What you are asked to do :: Please list all lines of the material below in which the string "hotmail" occurs.
[[ Exercise data, beginning ]]
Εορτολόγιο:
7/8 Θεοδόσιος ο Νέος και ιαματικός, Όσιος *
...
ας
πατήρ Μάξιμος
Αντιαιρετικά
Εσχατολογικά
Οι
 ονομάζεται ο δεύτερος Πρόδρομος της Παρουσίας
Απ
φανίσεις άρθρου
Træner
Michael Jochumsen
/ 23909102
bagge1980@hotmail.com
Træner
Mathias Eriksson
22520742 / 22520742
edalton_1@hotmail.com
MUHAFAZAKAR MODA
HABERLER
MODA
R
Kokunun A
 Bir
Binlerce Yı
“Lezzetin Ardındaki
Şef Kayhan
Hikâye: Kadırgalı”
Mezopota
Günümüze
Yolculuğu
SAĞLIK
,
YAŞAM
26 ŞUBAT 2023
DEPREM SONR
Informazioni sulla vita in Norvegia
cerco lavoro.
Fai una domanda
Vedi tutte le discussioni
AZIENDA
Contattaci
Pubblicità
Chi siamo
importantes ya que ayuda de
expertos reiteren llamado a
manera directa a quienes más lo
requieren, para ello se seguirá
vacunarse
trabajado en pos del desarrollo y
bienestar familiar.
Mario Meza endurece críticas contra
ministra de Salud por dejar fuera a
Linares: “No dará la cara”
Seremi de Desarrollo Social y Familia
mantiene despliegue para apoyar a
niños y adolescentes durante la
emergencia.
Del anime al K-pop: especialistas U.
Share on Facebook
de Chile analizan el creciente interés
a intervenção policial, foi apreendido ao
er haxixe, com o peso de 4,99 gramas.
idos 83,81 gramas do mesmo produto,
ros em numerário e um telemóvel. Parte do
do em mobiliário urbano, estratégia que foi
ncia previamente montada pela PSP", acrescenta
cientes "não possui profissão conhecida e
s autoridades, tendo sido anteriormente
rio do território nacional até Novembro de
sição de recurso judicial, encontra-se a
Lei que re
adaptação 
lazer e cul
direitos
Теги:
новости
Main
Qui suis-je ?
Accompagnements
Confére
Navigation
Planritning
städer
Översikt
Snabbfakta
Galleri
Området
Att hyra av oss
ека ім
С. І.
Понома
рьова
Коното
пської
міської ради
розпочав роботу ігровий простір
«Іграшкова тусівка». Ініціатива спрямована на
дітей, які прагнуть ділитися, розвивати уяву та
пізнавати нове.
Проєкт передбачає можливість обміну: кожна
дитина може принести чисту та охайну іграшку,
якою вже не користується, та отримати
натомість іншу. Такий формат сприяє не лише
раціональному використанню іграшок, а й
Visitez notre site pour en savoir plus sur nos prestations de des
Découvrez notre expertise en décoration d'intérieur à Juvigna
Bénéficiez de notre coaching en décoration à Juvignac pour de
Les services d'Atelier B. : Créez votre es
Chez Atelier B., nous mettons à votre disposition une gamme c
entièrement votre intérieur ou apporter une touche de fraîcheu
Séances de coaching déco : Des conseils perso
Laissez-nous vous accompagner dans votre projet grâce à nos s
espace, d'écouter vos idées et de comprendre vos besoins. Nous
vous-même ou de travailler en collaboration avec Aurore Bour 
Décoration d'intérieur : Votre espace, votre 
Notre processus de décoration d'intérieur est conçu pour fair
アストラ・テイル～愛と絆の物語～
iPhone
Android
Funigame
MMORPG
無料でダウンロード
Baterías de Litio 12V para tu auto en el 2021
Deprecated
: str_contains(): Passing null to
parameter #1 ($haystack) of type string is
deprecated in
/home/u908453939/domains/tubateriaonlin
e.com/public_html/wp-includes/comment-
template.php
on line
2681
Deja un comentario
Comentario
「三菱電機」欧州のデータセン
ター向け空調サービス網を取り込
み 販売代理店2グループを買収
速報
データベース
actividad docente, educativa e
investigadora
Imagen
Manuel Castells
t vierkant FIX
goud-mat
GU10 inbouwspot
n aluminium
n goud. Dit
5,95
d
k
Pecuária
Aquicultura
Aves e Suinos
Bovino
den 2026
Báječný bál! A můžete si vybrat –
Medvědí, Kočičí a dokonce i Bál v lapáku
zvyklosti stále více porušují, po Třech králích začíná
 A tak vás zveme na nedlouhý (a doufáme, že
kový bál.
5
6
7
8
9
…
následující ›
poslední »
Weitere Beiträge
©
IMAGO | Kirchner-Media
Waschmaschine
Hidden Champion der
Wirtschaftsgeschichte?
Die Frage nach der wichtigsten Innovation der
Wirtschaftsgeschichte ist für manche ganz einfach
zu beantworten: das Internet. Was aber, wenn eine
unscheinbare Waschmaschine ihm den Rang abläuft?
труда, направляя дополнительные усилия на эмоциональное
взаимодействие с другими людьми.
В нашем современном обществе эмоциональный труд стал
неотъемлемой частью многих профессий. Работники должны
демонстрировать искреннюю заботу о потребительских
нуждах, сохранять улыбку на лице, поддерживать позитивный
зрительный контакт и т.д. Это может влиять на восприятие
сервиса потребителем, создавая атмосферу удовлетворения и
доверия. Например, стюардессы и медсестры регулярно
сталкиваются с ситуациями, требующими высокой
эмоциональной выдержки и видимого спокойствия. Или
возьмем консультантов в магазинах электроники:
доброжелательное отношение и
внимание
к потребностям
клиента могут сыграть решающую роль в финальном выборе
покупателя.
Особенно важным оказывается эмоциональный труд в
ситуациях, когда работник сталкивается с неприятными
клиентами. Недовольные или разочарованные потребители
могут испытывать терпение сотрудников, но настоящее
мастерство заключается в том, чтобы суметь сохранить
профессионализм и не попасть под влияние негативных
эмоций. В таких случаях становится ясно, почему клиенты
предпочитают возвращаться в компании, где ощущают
[[ Exercise data, end ]]
Completed exercise ::
bagge1980@hotmail.com
edalton_1@hotmail.com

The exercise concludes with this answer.